* [What the exercise asks]
Locate the line that contains "obecně více náchylné" in the entries below, then repeat it and every following line through the line that contains "dilanjutkan hingga selesai", exactly, and no others.

* [Data to use]

-.-.-

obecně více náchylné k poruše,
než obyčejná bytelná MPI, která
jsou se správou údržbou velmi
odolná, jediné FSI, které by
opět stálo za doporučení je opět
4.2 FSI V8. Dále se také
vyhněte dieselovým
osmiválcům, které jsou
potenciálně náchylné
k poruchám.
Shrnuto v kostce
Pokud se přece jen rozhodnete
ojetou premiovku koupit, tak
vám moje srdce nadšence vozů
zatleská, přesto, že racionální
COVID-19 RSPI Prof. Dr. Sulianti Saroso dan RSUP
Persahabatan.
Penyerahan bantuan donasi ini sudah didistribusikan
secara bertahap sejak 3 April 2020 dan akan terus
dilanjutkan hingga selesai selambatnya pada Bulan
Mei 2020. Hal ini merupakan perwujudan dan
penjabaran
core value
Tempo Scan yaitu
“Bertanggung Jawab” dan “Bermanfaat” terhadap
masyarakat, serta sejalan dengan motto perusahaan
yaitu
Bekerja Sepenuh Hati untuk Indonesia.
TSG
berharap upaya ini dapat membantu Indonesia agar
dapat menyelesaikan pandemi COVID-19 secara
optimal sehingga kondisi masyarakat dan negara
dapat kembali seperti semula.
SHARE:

-.-.-

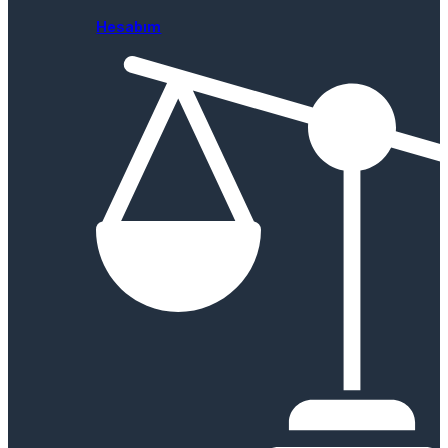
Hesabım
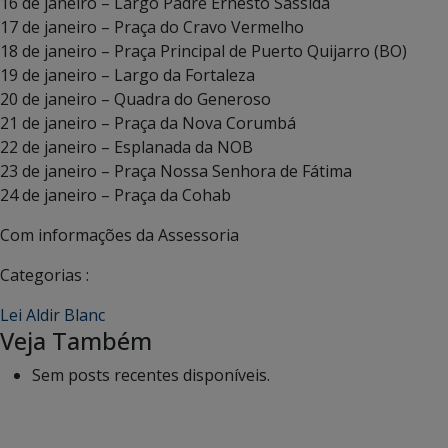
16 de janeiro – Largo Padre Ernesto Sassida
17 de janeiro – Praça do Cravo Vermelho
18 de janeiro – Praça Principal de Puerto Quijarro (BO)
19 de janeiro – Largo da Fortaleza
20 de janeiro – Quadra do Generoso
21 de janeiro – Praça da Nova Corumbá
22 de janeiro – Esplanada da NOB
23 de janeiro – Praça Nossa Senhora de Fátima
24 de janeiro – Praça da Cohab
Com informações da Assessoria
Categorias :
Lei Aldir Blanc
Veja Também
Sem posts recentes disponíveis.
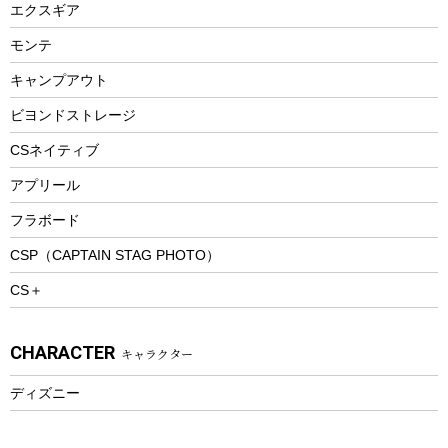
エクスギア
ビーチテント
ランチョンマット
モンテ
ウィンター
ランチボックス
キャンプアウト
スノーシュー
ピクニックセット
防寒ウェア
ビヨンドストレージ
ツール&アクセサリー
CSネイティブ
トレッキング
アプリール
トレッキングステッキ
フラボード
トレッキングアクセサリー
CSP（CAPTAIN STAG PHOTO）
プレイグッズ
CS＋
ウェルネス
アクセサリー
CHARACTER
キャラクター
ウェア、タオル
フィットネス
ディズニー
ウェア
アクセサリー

-.-.-

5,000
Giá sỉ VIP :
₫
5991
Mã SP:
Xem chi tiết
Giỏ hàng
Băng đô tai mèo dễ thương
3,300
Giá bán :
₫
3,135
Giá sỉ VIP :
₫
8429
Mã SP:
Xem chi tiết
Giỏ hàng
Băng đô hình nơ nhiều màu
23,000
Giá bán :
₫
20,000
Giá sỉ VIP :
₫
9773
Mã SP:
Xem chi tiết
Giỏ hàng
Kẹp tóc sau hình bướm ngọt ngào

-.-.-

* [Output for this exercise]
obecně více náchylné k poruše,
než obyčejná bytelná MPI, která
jsou se správou údržbou velmi
odolná, jediné FSI, které by
opět stálo za doporučení je opět
4.2 FSI V8. Dále se také
vyhněte dieselovým
osmiválcům, které jsou
potenciálně náchylné
k poruchám.
Shrnuto v kostce
Pokud se přece jen rozhodnete
ojetou premiovku koupit, tak
vám moje srdce nadšence vozů
zatleská, přesto, že racionální
COVID-19 RSPI Prof. Dr. Sulianti Saroso dan RSUP
Persahabatan.
Penyerahan bantuan donasi ini sudah didistribusikan
secara bertahap sejak 3 April 2020 dan akan terus
dilanjutkan hingga selesai selambatnya pada Bulan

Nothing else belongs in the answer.